6. Compromised CDN (vis-network from unpkg)

  • Vector: the static site loads vis-network from a public CDN (unpkg / jsdelivr). If the CDN is compromised, an attacker injects JS into every site visitor.
  • Impact: full XSS in the registry site; attacker reads any cookies, redirects clicks, exfiltrates clipboard contents on the wizard page.
  • Today's mitigation:
    • Site is fully static, no auth, no cookies of value. Worst-case is a redirect or a fake "submit" button — bad, but bounded.
  • Future mitigation:
    • Subresource Integrity (SRI) hashes on every external <script>.
    • Self-host the visualization library under site/vendor/. Removes the CDN entirely from the trust path.
    • Strict CSP header on GitHub Pages (or fronted with Cloudflare Workers).

Cross-cutting controls

  • Body caps: enforced post-parse in validateBodyLimits — a small body with a hostile shape still fails closed. See scripts/extract.mjs.
  • Revoked status: maintainer-only retraction.

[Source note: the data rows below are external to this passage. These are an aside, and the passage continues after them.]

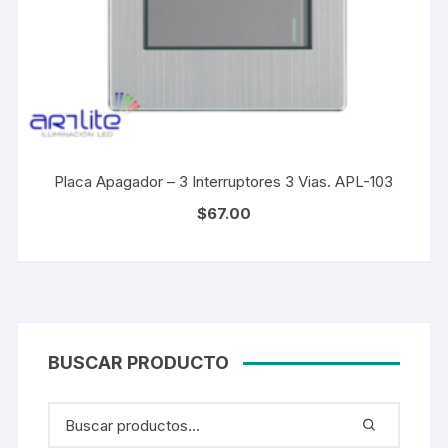
Placa Apagador – 3 Interruptores 3 Vias. APL-103
$
67.00
BUSCAR PRODUCTO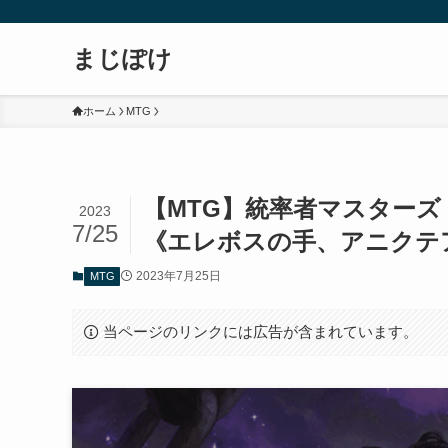
まじぽけ
ホーム
MTG
【MTG】統率者マスター
2023
7/25
《エレボスの手、アニクテ
2023年7月25日
MTG
当ページのリンクには広告が含まれています。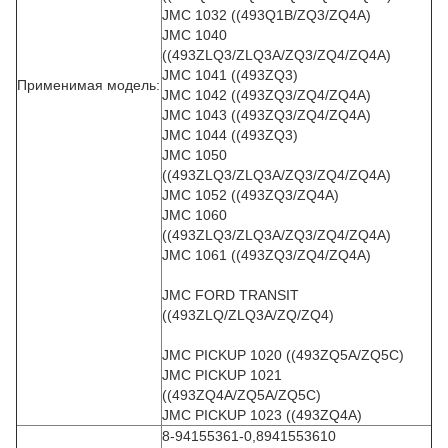
JMC 1032 ((493Q1B/ZQ3/ZQ4A)
JMC 1040
((493ZLQ3/ZLQ3A/ZQ3/ZQ4/ZQ4A)
JMC 1041 ((493ZQ3)
Применимая модель:
JMC 1042 ((493ZQ3/ZQ4/ZQ4A)
JMC 1043 ((493ZQ3/ZQ4/ZQ4A)
JMC 1044 ((493ZQ3)
JMC 1050
((493ZLQ3/ZLQ3A/ZQ3/ZQ4/ZQ4A)
JMC 1052 ((493ZQ3/ZQ4A)
JMC 1060
((493ZLQ3/ZLQ3A/ZQ3/ZQ4/ZQ4A)
JMC 1061 ((493ZQ3/ZQ4/ZQ4A)
JMC FORD TRANSIT
((493ZLQ/ZLQ3A/ZQ/ZQ4)
JMC PICKUP 1020 ((493ZQ5A/ZQ5C)
JMC PICKUP 1021
((493ZQ4A/ZQ5A/ZQ5C)
JMC PICKUP 1023 ((493ZQ4A)
8-94155361-0,8941553610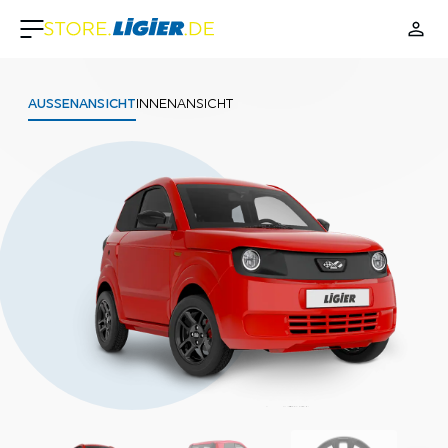
AUSSENANSICHT
INNENANSICHT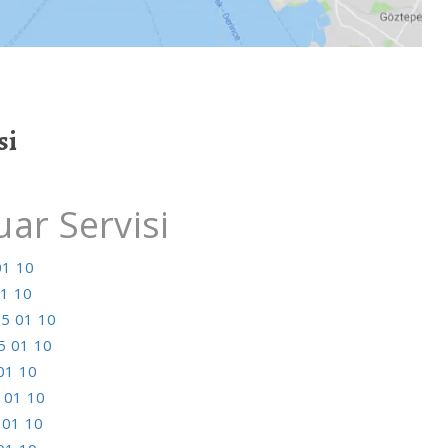
si
ar Servisi
01 10
1 10
5 01 10
5 01 10
01 10
 01 10
 01 10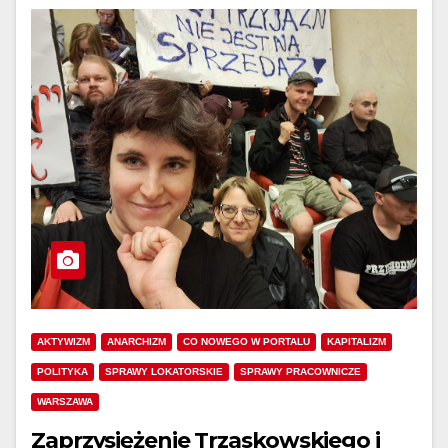
AKTYWIZM
ANARCHIZM
CO NOWEGO W PORTALU
KAPITALIZM
POLITYKA
SPRAWY LOKATORSKIE
SPRAWY PRACOWNICZE
WARSZAWA
Zaprzysiężenie Trzaskowskiego i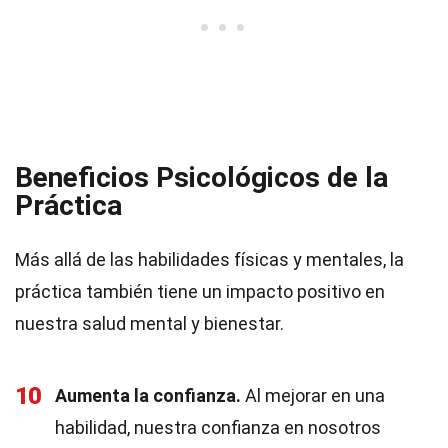
Beneficios Psicológicos de la
Práctica
Más allá de las habilidades físicas y mentales, la
práctica también tiene un impacto positivo en
nuestra salud mental y bienestar.
10
Aumenta la confianza.
Al mejorar en una
habilidad, nuestra confianza en nosotros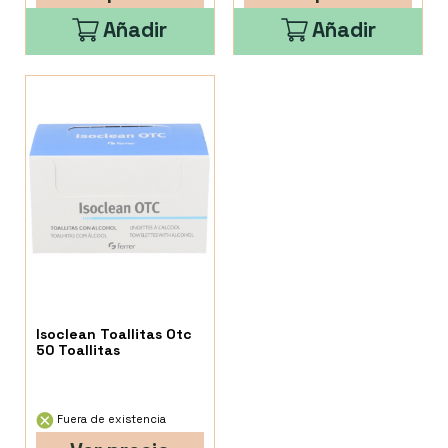
Añadir
Añadir
Isoclean Toallitas Otc
50 Toallitas
Fuera de existencia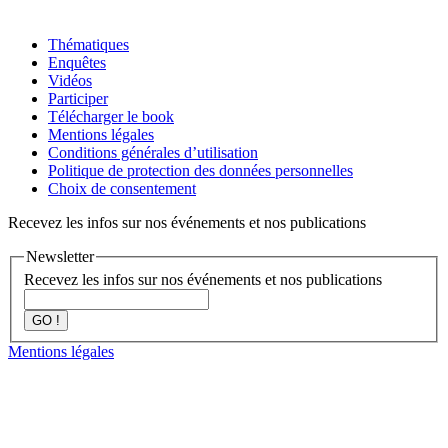
Thématiques
Enquêtes
Vidéos
Participer
Télécharger le book
Mentions légales
Conditions générales d’utilisation
Politique de protection des données personnelles
Choix de consentement
Recevez les infos sur nos événements et nos publications
Newsletter
Recevez les infos sur nos événements et nos publications
GO !
Mentions légales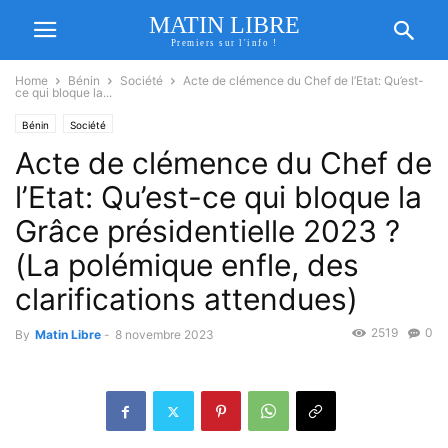
MATIN LIBRE
Premiers sur l'info !
Home
Bénin
Société
Acte de clémence du Chef de l’Etat: Qu’est-
ce qui bloque la...
Bénin
Société
Acte de clémence du Chef de
l’Etat: Qu’est-ce qui bloque la
Grâce présidentielle 2023 ?
(La polémique enfle, des
clarifications attendues)
2519
0
By
Matin Libre
-
8 novembre 2023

Set the entry's status to revoked and sync skips the network entirely on every subsequent run; the entry is frozen with whatever last_sha it had at the time. Agents are expected to filter on status === 'ok' and the schema explicitly notes that revoked MUST NOT be consumed.
  • Verified-publisher path: not yet shipped, but the data model already has a place for it (tags + a future top-level verified field). The goal is "minimal: a publisher proves repo ownership once, gets a badge, stops needing a maintainer to vouch for them on every PR".

Reporting

Security issues that aren't safe to discuss in public: see SECURITY.md. Please don't file them as issues.